Very often, doing the exact opposite of what you feel like doing is the best way to overcome your anxiety, in the long run.


How CBT can help:

What’s so important about negative thinking is that according to CBT, it’s not events themselves that upset you, but the meanings you give them. Your negative thinking can block you from seeing things that don’t fit with what you believe are true. In other words, you are effectively stuck in this self-perpetuating, continuous cycle that will continue until you can get yourself out of it or reach out for help.
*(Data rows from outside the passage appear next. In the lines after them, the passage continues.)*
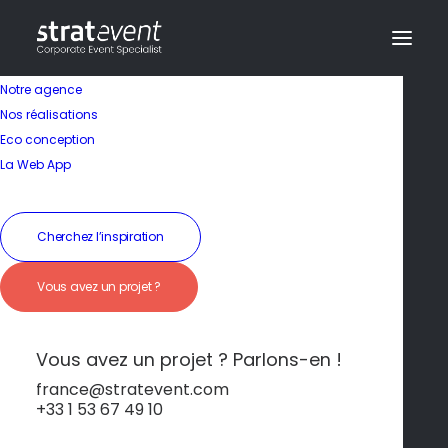
Notre agence
Nos réalisations
Eco conception
La Web App
Cherchez l’inspiration
Vous avez un projet ?
Élégance moderne au
cœur de la ville
Vous avez un projet ? Parlons-en !
france@stratevent.com
+33 1 53 67 49 10
****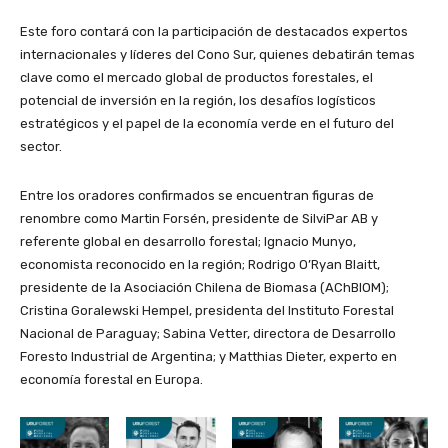
Este foro contará con la participación de destacados expertos
internacionales y líderes del Cono Sur, quienes debatirán temas
clave como el mercado global de productos forestales, el
potencial de inversión en la región, los desafíos logísticos
estratégicos y el papel de la economía verde en el futuro del
sector.
Entre los oradores confirmados se encuentran figuras de
renombre como Martin Forsén, presidente de SilviPar AB y
referente global en desarrollo forestal; Ignacio Munyo,
economista reconocido en la región; Rodrigo O’Ryan Blaitt,
presidente de la Asociación Chilena de Biomasa (AChBIOM);
Cristina Goralewski Hempel, presidenta del Instituto Forestal
Nacional de Paraguay; Sabina Vetter, directora de Desarrollo
Foresto Industrial de Argentina; y Matthias Dieter, experto en
economía forestal en Europa.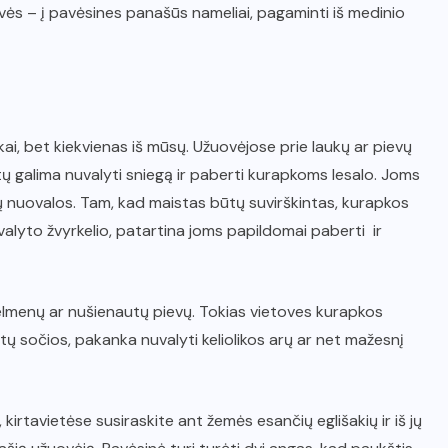
ės – į pavėsines panašūs nameliai, pagaminti iš medinio
ai, bet kiekvienas iš mūsų. Užuovėjose prie laukų ar pievų
ų galima nuvalyti sniegą ir paberti kurapkoms lesalo. Joms
ūdų nuovalos. Tam, kad maistas būtų suvirškintas, kurapkos
alyto žvyrkelio, patartina joms papildomai paberti ir
elmenų ar nušienautų pievų. Tokias vietoves kurapkos
iktų sočios, pakanka nuvalyti keliolikos arų ar net mažesnį
irtavietėse susiraskite ant žemės esančių eglišakių ir iš jų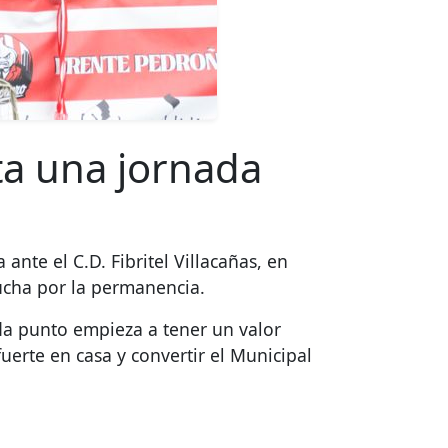
ta una jornada
nte el C.D. Fibritel Villacañas, en
ucha por la permanencia.
cada punto empieza a tener un valor
uerte en casa y convertir el Municipal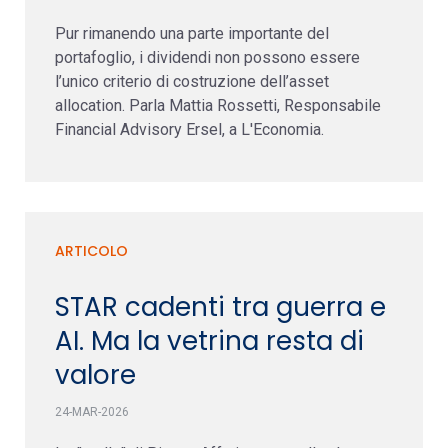
Pur rimanendo una parte importante del
portafoglio, i dividendi non possono essere
l’unico criterio di costruzione dell’asset
allocation. Parla Mattia Rossetti, Responsabile
Financial Advisory Ersel, a L'Economia.
ARTICOLO
STAR cadenti tra guerra e
AI. Ma la vetrina resta di
valore
24-MAR-2026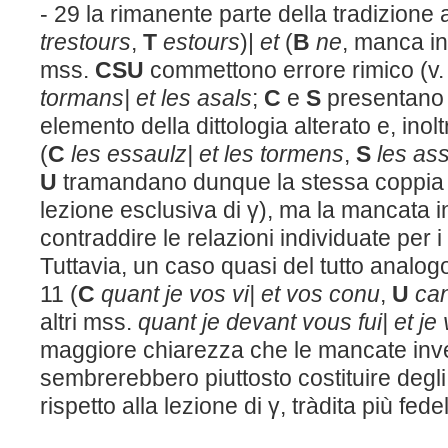
- 29 la rimanente parte della tradizione 
trestours
,
T
estours
)|
et
(
B
ne
, manca i
mss.
CSU
commettono errore rimico (v.
tormans| et les asals
;
C
e
S
presentano p
elemento della dittologia alterato e, inolt
(
C
les essaulz| et les tormens
,
S
les ass
U
tramandano dunque la stessa coppia 
lezione esclusiva di γ), ma la mancata 
contraddire le relazioni individuate per i
Tuttavia, un caso quasi del tutto analogo
11 (
C
quant je vos vi| et vos conu
,
U
can
altri mss.
quant je devant vous fui|
et je
maggiore chiarezza che le mancate inve
sembrerebbero piuttosto costituire degli 
rispetto alla lezione di γ, tràdita più fe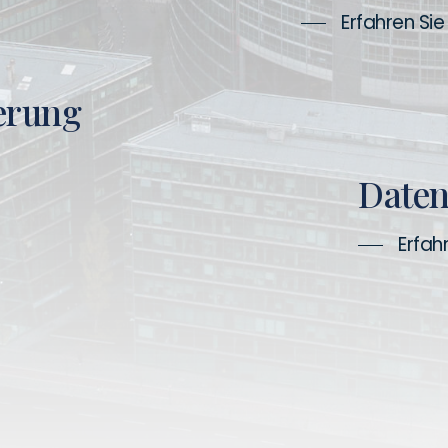
Erfahren Si
erung
Daten
Erfah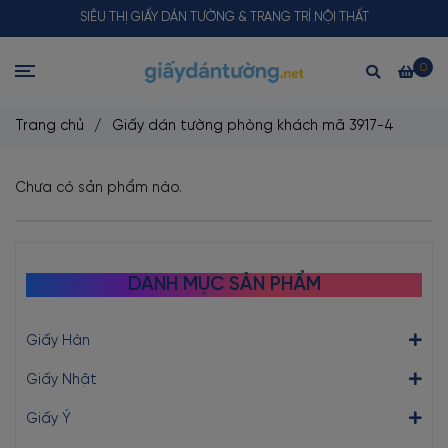
SIÊU THỊ GIẤY DÁN TƯỜNG & TRANG TRÍ NỘI THẤT
0
Trang chủ
/
Giấy dán tường phòng khách mã 3917-4
Chưa có sản phẩm nào.
DANH MỤC SẢN PHẨM
Giấy Hàn
Giấy Nhật
Giấy Ý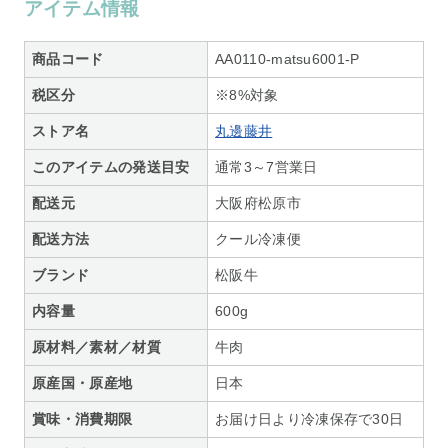
アイテム情報
商品コード
AA0110-matsu6001-P
税区分
※8%対象
ストア名
丸邊藤井
このアイテムの発送目安
通常3～7営業日
配送元
大阪府松原市
配送方法
クール冷凍便
ブランド
松阪牛
内容量
600g
原材料／素材／材質
牛肉
原産国・原産地
日本
賞味・消費期限
お届け日より冷凍保存で30日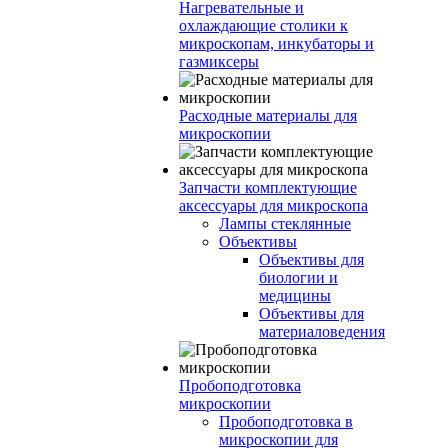
Нагревательные и
охлаждающие столики к
микроскопам, инкубаторы и
газмиксеры
Расходные материалы для
микроскопии
Запчасти комплектующие
аксессуары для микроскопа
Лампы стеклянные
Объективы
Объективы для
биологии и
медицины
Объективы для
материаловедения
Пробоподготовка
микроскопии
Пробоподготовка в
микроскопии для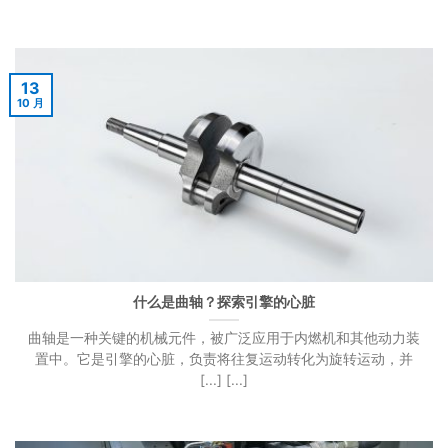
13
10 月
什么是曲轴？探索引擎的心脏
曲轴是一种关键的机械元件，被广泛应用于内燃机和其他动力装
置中。它是引擎的心脏，负责将往复运动转化为旋转运动，并
[...] [...]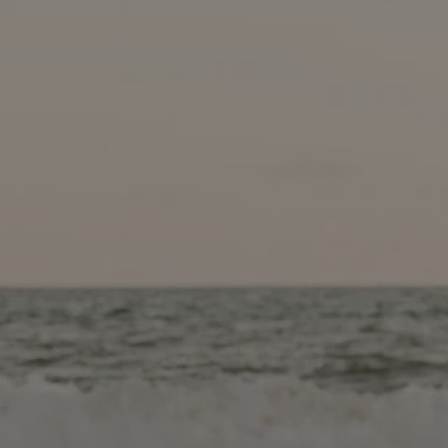
entyfikator sesji.
entyfikator sesji.
entyfikator sesji.
niania ludzi i
trony internetowej,
e ważnych raportów
ryny internetowej.
 identyfikatora
erów obsługuje
ekście
lu optymalizacji
 do przechowywania
niu do usług
e, czy użytkownik
enia lub reklamy.
nformacje o zgodzie
ncjach dotyczących
ia z witryny.
olityki prywatności
ich przestrzeganie
temu użytkownik nie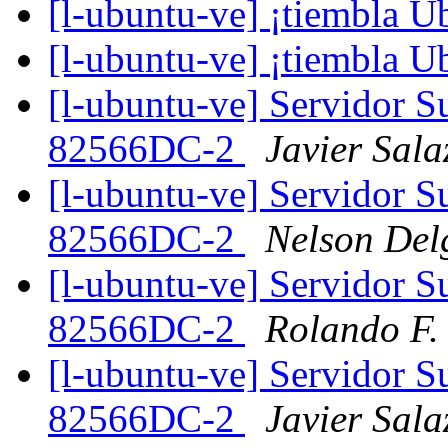
[l-ubuntu-ve] ¡tiembla 
[l-ubuntu-ve] ¡tiembla 
[l-ubuntu-ve] Servidor S
82566DC-2
Javier Sala
[l-ubuntu-ve] Servidor S
82566DC-2
Nelson Del
[l-ubuntu-ve] Servidor S
82566DC-2
Rolando F.
[l-ubuntu-ve] Servidor S
82566DC-2
Javier Sala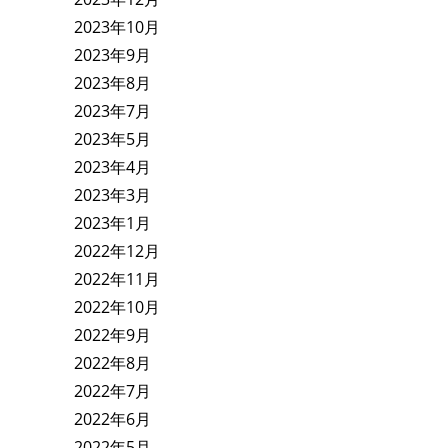
2023年10月
2023年9月
2023年8月
2023年7月
2023年5月
2023年4月
2023年3月
2023年1月
2022年12月
2022年11月
2022年10月
2022年9月
2022年8月
2022年7月
2022年6月
2022年5月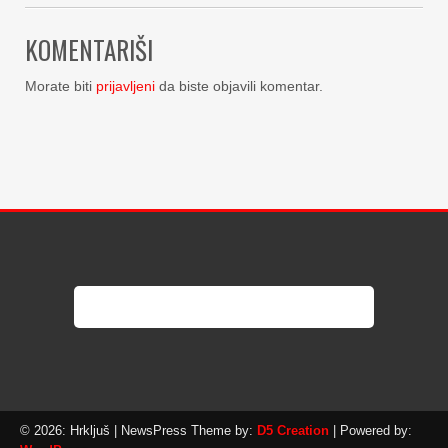
KOMENTARIŠI
Morate biti
prijavljeni
da biste objavili komentar.
© 2026: Hrkljuš
| NewsPress Theme by:
D5 Creation
| Powered by: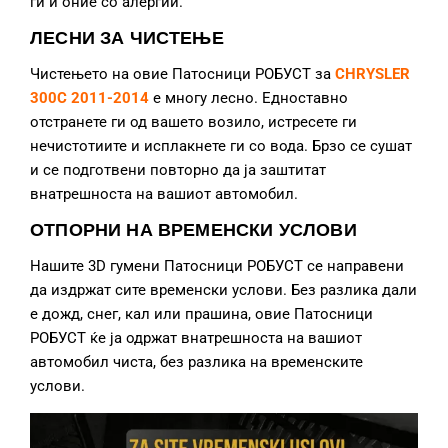
ги и оние со алергии.
ЛЕСНИ ЗА ЧИСТЕЊЕ
Чистењето на овие Патосници РОБУСТ за
CHRYSLER
300C 2011-2014
е многу лесно. Едноставно
отстранете ги од вашето возило, истресете ги
нечистотиите и исплакнете ги со вода. Брзо се сушат
и се подготвени повторно да ја заштитат
внатрешноста на вашиот автомобил.
ОТПОРНИ НА ВРЕМЕНСКИ УСЛОВИ
Нашите 3D гумени Патосници РОБУСТ се направени
да издржат сите временски услови. Без разлика дали
е дожд, снег, кал или прашина, овие Патосници
РОБУСТ ќе ја одржат внатрешноста на вашиот
автомобил чиста, без разлика на временските
услови.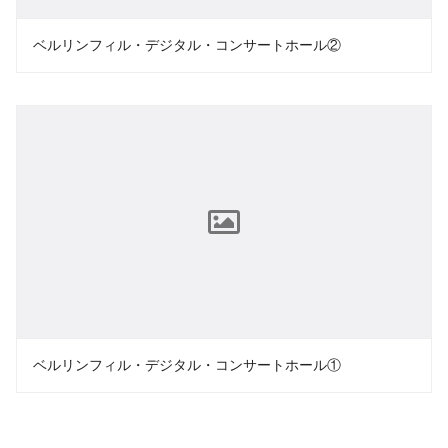
ベルリンフィル・デジタル・コンサートホール②
ベルリンフィル・デジタル・コンサートホール①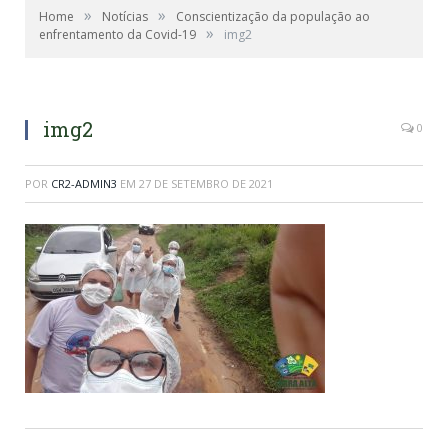
»
»
Home
Notícias
Conscientização da população ao
»
enfrentamento da Covid-19
img2
img2
0
POR
CR2-ADMIN3
EM
27 DE SETEMBRO DE 2021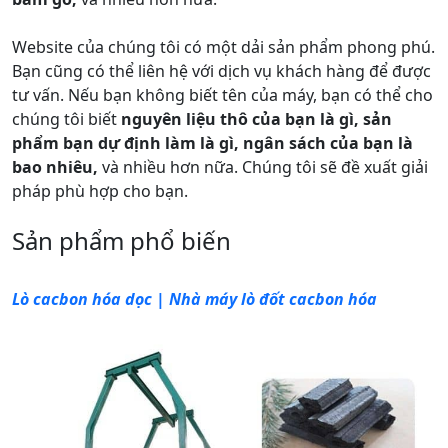
Website của chúng tôi có một dải sản phẩm phong phú.
Bạn cũng có thể liên hệ với dịch vụ khách hàng để được
tư vấn. Nếu bạn không biết tên của máy, bạn có thể cho
chúng tôi biết
nguyên liệu thô của bạn là gì, sản
phẩm bạn dự định làm là gì, ngân sách của bạn là
bao nhiêu,
và nhiều hơn nữa. Chúng tôi sẽ đề xuất giải
pháp phù hợp cho bạn.
Sản phẩm phổ biến
Lò cacbon hóa dọc | Nhà máy lò đốt cacbon hóa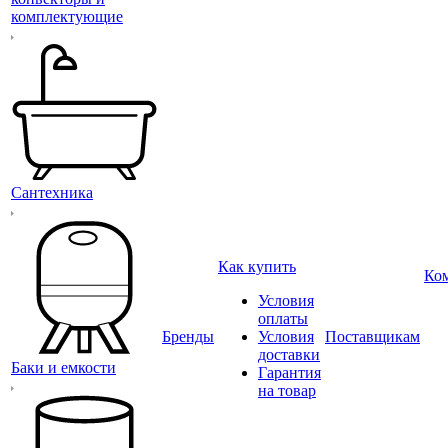
комплектующие
Сантехника
Как купить
Ко
Условия
оплаты
Бренды
Условия
Поставщикам
доставки
Баки и емкости
Гарантия
на товар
Just by joining this self-help program you have taken the first step and luckily CBT is one of best ways to break this cycle of negative thinking.

When treating anxiety, CBT can help you to change negative ideas, unrealistic expectations and overly critical self-judgment, which can often lead to, or lengthen, anxiety. CBT will help you to recognize which problems are significant and which ones are minor. It can also help you to develop positive life goals and a more realistic self-perception.